EPUB has been around as an official standard for years, but it’s not a format I ever got overly excited about. While I readily admit to being a geek, cracking open EPUBs to edit what is arguably some of the worst HTML and CSS I’ve ever seen wasn’t something I really wanted to spend my time doing. Add to the fact that just as EPUB was gaining steam, DPS came along in 2010 and my focus moved in that direction. I really haven’t looked back…until now.
When Adobe launched InDesign CC2014 they added fixed layout EPUB as one of the formats it was capable of exporting to. It was a nice start but it was a very static format and wasn’t really capable of much in the way of interactivity especially when compared to DPS. Fast forward a few months to the release of InDesign CC2014.1 (hey, I didn’t come up with this naming convention) and I think FXL EPUB is finally ready for prime time. The support of interactive features like MSOs, buttons, web content, and animations (something DPS still can’t do) while maintaining the layout makes it a viable choice for publishing rich, interactive content.
The support of interactive features like MSOs, buttons, web content, and animations (something DPS still can’t do) while maintaining the layout makes it a viable choice for publishing rich, interactive content.
Should you choose FXL over DPS Single Edition?
I don’t think I have to tell you that I’m a fan of DPS and think that Single Edition apps are a terrific way to distribute your content, but that doesn’t mean it’s a perfect choice for every occasion. Here for your perusal are some reasons you might consider FXL EPUB over DPS SE.
- You don’t need an Apple Developer account—In addition to not having to pay that $99/year you’ll be spared from going through the convoluted process of creating certificates for an app.
- You won’t have to build and submit an app—Even if you survive the certificate creation, there’s still a matter of building the app. While Adobe has done an admirable job of creating the DPS App Builder, it’s not as straightforward a process as it could be. And then there’s the submission process which requires entering a multitude of information in the iTunes Connect portal and Apple’s Application Loader.
- Avoid rejection—There have been many times that DPS SE apps have been rejected by Apple for being too book-like with the suggestion that they’d be better positioned in the iBooks Store.
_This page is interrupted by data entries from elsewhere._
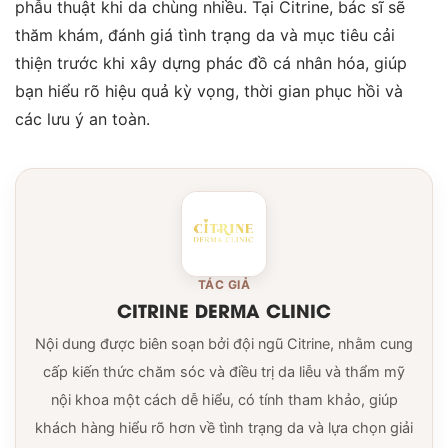
phẫu thuật khi da chùng nhiều. Tại Citrine, bác sĩ sẽ
thăm khám, đánh giá tình trạng da và mục tiêu cải
thiện trước khi xây dựng phác đồ cá nhân hóa, giúp
bạn hiểu rõ hiệu quả kỳ vọng, thời gian phục hồi và
các lưu ý an toàn.
TÁC GIẢ
CITRINE DERMA CLINIC
Nội dung được biên soạn bởi đội ngũ Citrine, nhằm cung
cấp kiến thức chăm sóc và điều trị da liễu và thẩm mỹ
nội khoa một cách dễ hiểu, có tính tham khảo, giúp
khách hàng hiểu rõ hơn về tình trạng da và lựa chọn giải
You might just as well avoid the headaches and go straight there. You’ll need to register with Apple to do so. If you want to learn more, Apple has an FAQ about the process.
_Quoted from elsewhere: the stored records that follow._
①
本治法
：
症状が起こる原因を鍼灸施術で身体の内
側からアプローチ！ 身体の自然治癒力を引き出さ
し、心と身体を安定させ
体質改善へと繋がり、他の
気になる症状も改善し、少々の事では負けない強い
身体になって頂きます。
- You don’t need a Mac—Believe it or not, there are a lot of Windows users out there. I know because I’m one of them. I’ve got a MacBook Air mostly because I need one…not because I want one.
- Beyond iPad—While the FXL experience on iBooks on the iPad is excellent, you’re not limited to that device. In fact, any device, including desktop and laptop computers, with a compatible reader will allow the viewing of FXL EPUBs.
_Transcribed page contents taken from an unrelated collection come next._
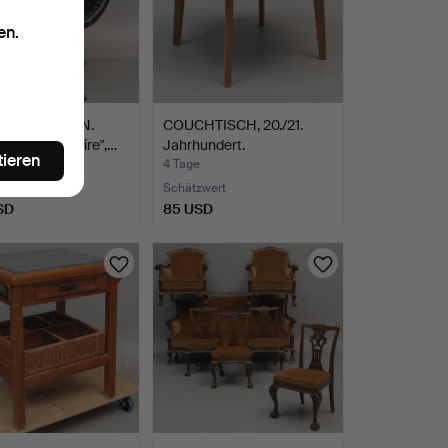
en.
THY OULKTON.
COUCHTISCH, 20./21.
, "Devon Spitfire",…
Jahrhundert.
tieren
4 Tage
te
Schätzwert
SD
85 USD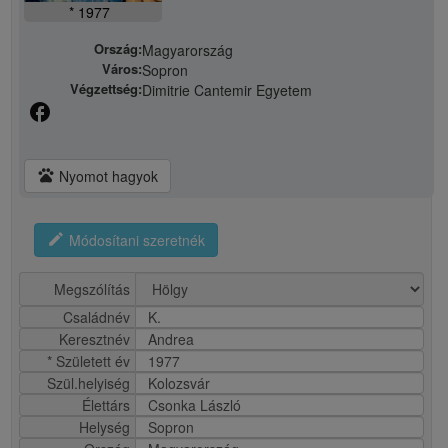
* 1977
Ország:
Magyarország
Város:
Sopron
Végzettség:
Dimitrie Cantemir Egyetem
facebook
pets
Nyomot hagyok
edit
Módosítani szeretnék
Megszólítás
Családnév
K.
Keresztnév
Andrea
* Született év
1977
Szül.helyiség
Kolozsvár
Élettárs
Csonka László
Helység
Sopron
- You want to use native animations—For the longest time, the InDesign animation panel sat there mockingly; just daring me to use it. Of course it was, and still is worthless for DPS. Almost every animation feature including timing is supported in FXL EPUB.
EDIT (because I can’t believe I forgot to include it):
- Searchable text—Yup, you can search an EPUB, something that just can’t be done in DPS.
What’s not supported?
The only major DPS feature that is not supported directly in InDesign for FXL EPUB is scrollable content. I haven’t really taken much of a deep dive into it but I suspect there may be an HTML workaround but it’s going to be just that, a workaround, at least for now. Based on what the InDesign team has done in such a short period of time, I’m hoping they come up with a way to add a way to do this directly in InDesign. Other features unsupported are pan and zoom and panoramas, but I can certainly live without them.
There’s also a very limited number of compatible eReaders but since iBooks is one of them (and from what I’ve seen in limited testing, the best of them), you’re already reaching the same audience as DPS SE. Other compatible readers are Readium, Kobo, Google Play Books and Adobe Digital Edition 4.0 (though it seems to work better on Mac than Windows). Like DPS SE apps, however, I strongly encourage you to test your EPUB on multiple platforms to be sure things are functioning properly. Kobo, for instance has some known issues with text crowding in some EPUBs; something they’re aware of and working on.
Want to learn a bit more? Check out this document written by Adobe’s James Lockman.
So, what do you think? Is this something you’re interested in?